Jadi hukum Taurat adalah penuntun bagi kita sampai Kristus datang, supaya kita dibenarkan karena iman. Sekarang iman itu telah datang, karena itu kita tidak berada lagi di bawah pengawasan penuntun.
(Gal. 3:24-25)
Hukum Taurat adalah penuntun supaya kita dibenarkan di dalam iman kepada Kristus. Sebelum mengenal Kristus kita tidak mengerti tentang iman karena di dalam hukum Taurat berisi tentang aturan-aturan supaya kita tidak melanggar janji Tuhan dan mengalami kebinasaan, dan sebegitu lamanya sesudah Taurat itu ada, tidak ada yang sanggup melakukan hukum Taurat dengan sempurna (Yak. 2:10). Dalam Ibrani 10:1-4 juga dikatakan bahwa Taurat hanya memuat bayang-bayang keselamatan, tetapi di dalam Yesus Kristus ada keselamatan yang nyata. Dan sekarang penuntun/hukum Taurat itu telah digantikan oleh Yesus Kristus dan sebagai Imam Besar dan pengantara yang sanggup memperdamaikan kita umat Allah dengan Bapa di Sorga (Ibr. 2:16-18), maka jika kita beribadah janganlah hanya berpaku dengan aturan-aturan manusia, tetapi marilah kita beribadah dengan ketulusan hati yang sudah disucikan oleh korban Kristus. Sebab jika zaman Taurat, setiap kali untuk berdamai dengan Allah maka manusia harus membawa korban binatang, tetapi korban Kristus bagi manusia adalah sekali berkorban untuk selama-lamanya untuk menggantikan darah binatang. Ia sendiri berkata demikian bahwa Ia datang untuk melakukan kehendak Bapa, karena darah binatang tidak dikehendaki (Ibr. 10:5-7) dan inilah kemurahan atau anugerah Tuhan yang diberikan kepada setiap kita yang percaya kepada-Nya.

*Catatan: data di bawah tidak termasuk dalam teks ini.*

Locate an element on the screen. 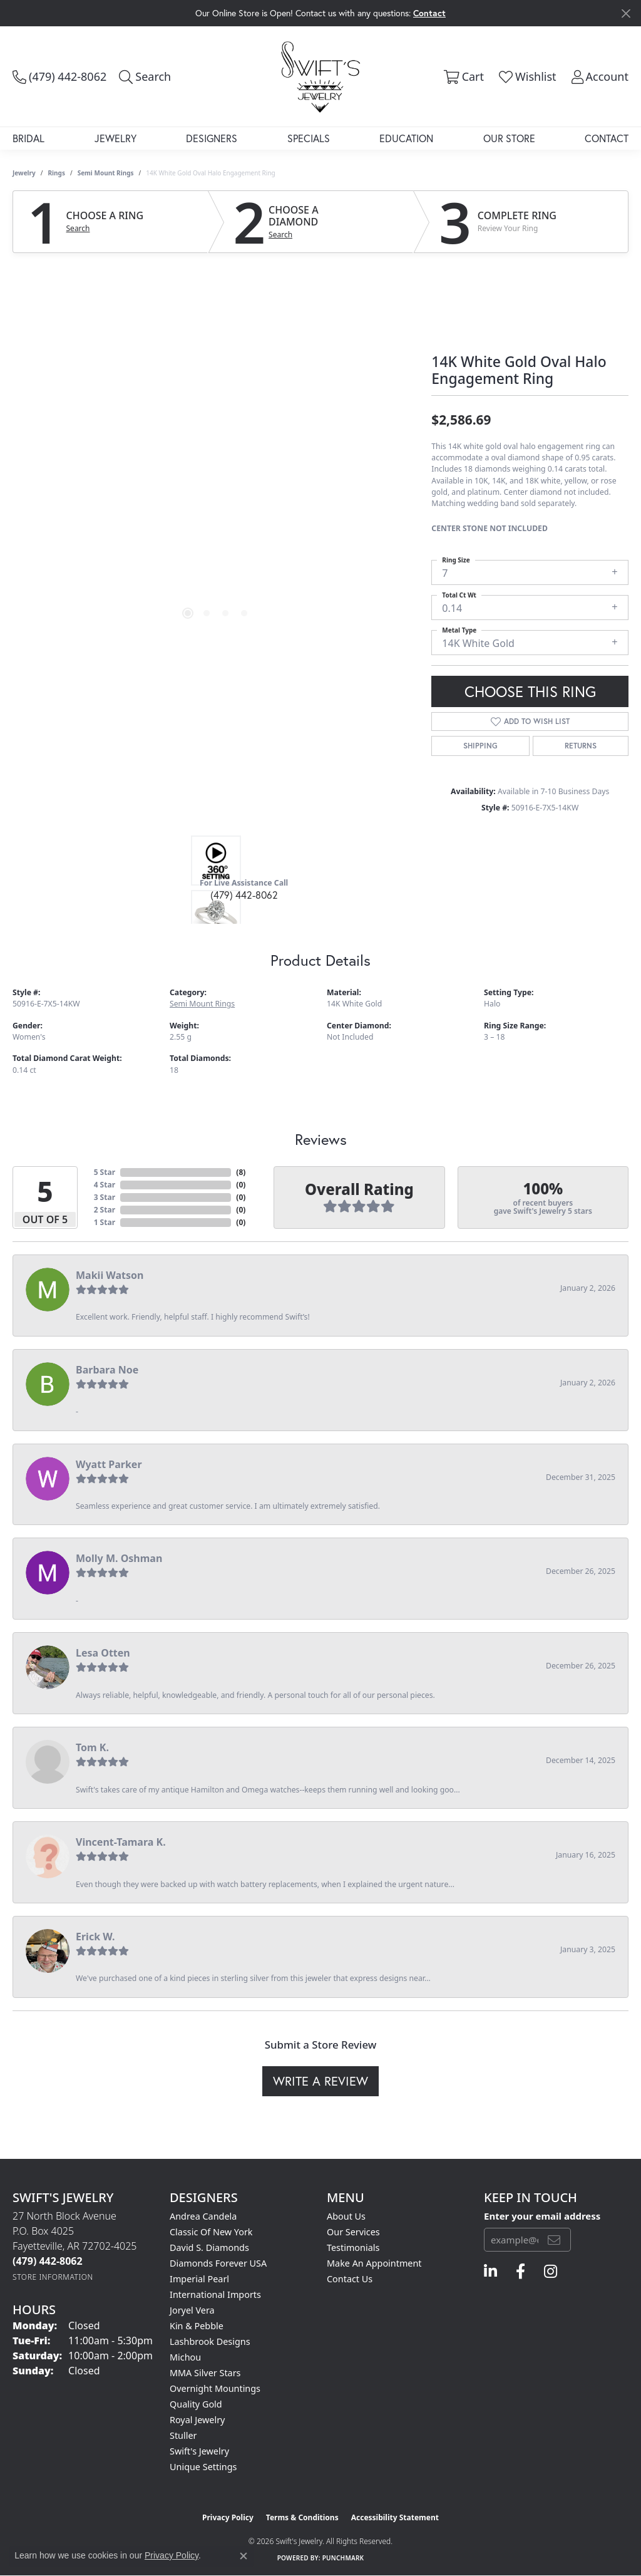 This screenshot has height=2576, width=641. Shipping is located at coordinates (480, 745).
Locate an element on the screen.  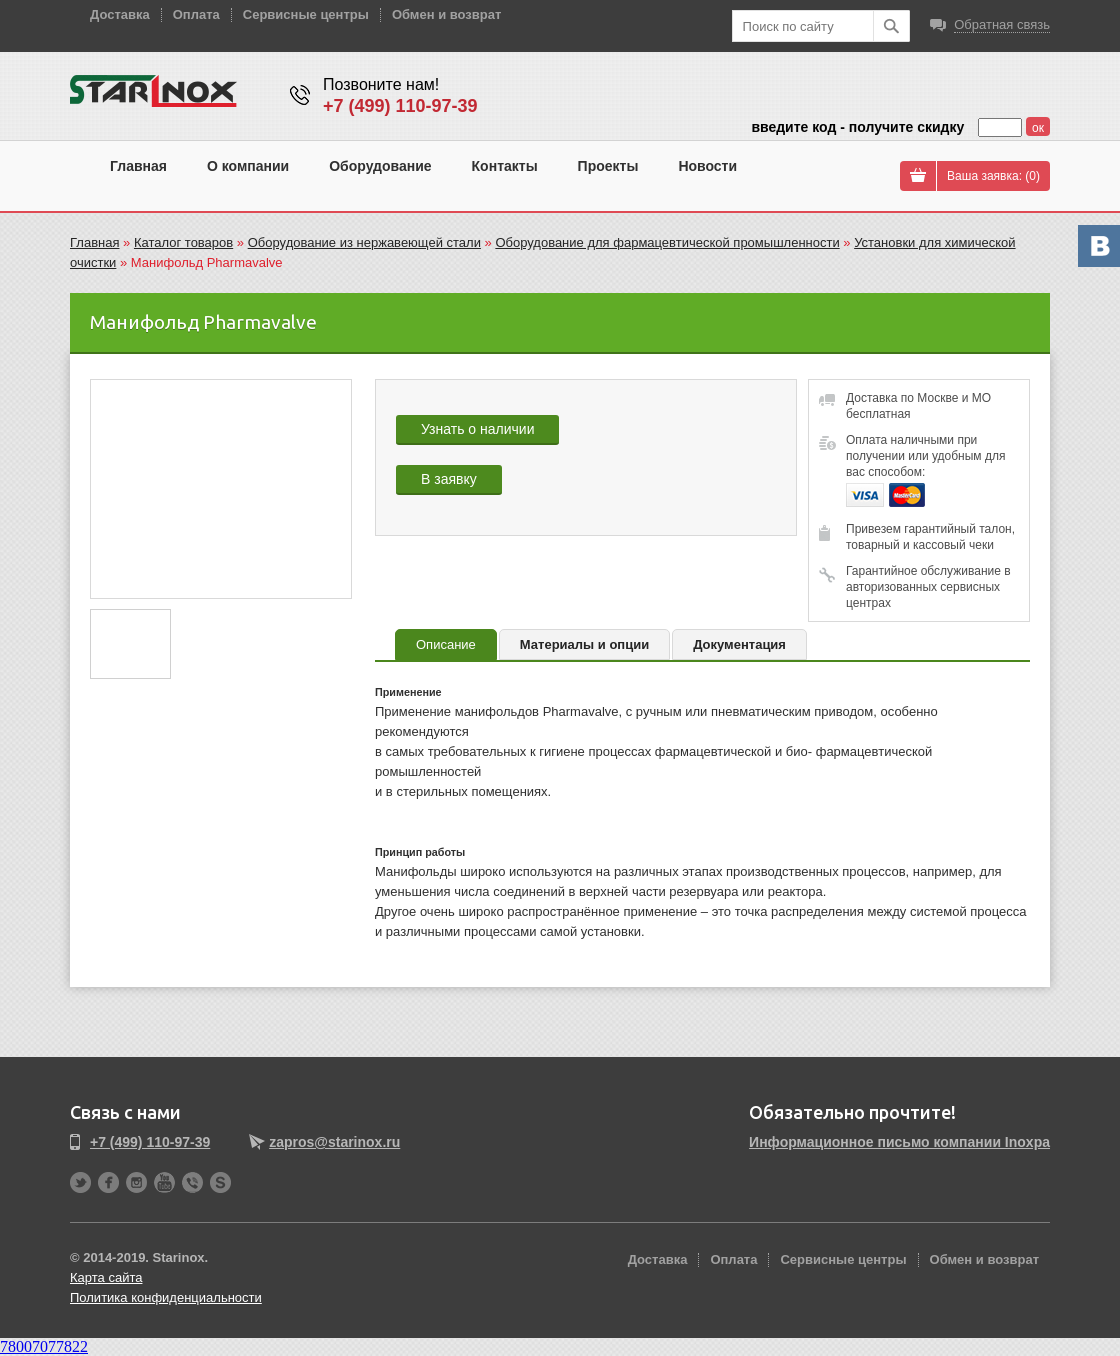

Sebagai tebusan Kristus, marilah kita sekarang ini lebih menghayati arti penebusan yang Kristus lakukan kepada kita terlebih disaat kita beribadah kepada Tuhan baik secara konvensional maupun sementara ini secara daring, karena jika kita beribadah tidak merasakan pengampunan dosa maka ibadah kita adalah sia-sia, sebab itu berdamai dengan Allah melalui darah Yesus Kristus sangatlah penting. Dan jika kita merasakan darah Penebusan Kristus, maka kita bisa diperdamaikan melalui pengakuan dosa dan pengampunan dosa. Perlu kita ingat juga, selama kita belum mengaku dosa, maka Imam Besar tidak bekerja di dalam kita, tetapi begitu ada pengakuan dosa maka ada campur tangan Yesus Kristus dalam hidup kita. Dalam Kolose 2:16-19 pula dikatakan bahwa ibadah yang kelihatan indah sangat teratur jika tanpa didasari korban Kristus maka akan sia-sia, tetapi ibadah yang benar tertuju kepada Yesus sebagai kepala dan didasari pelayanan Imam Besar, maka ibadah itu akan membawa pertumbuhan rohani yang luar biasa. Mari kita perkokoh iman kita kepada Kristus, supaya kita mengalami kemenangan iman, dimana kemenangan iman itu adalah terus meningkat kepada kasih terhadap sesama kita maupun kepada Tuhan kita Yesus Kristus. Amin, Tuhan Yesus memberkati.
(AP11082020)
Pokok Doa:
- Berdoalah bagi Gereja kita yang akan mengadakan rapat Perancang pada tgl 14 Agustus agar para anggota perancang dapat memutuskan segala hal dengan bijaksana;
- Berdoalah bagi jemaat yang saat ini masih kesulitan terutama orangtua dalam menghadapi anak-anak yang belajar dengan system PJJ (Pembelajaran Jarak Jauh);
- Berdoalah bagi Bangsa kita terutama Dinas pendidikan dalam menghadapi masalah sekolah yang akan dibuka kembali.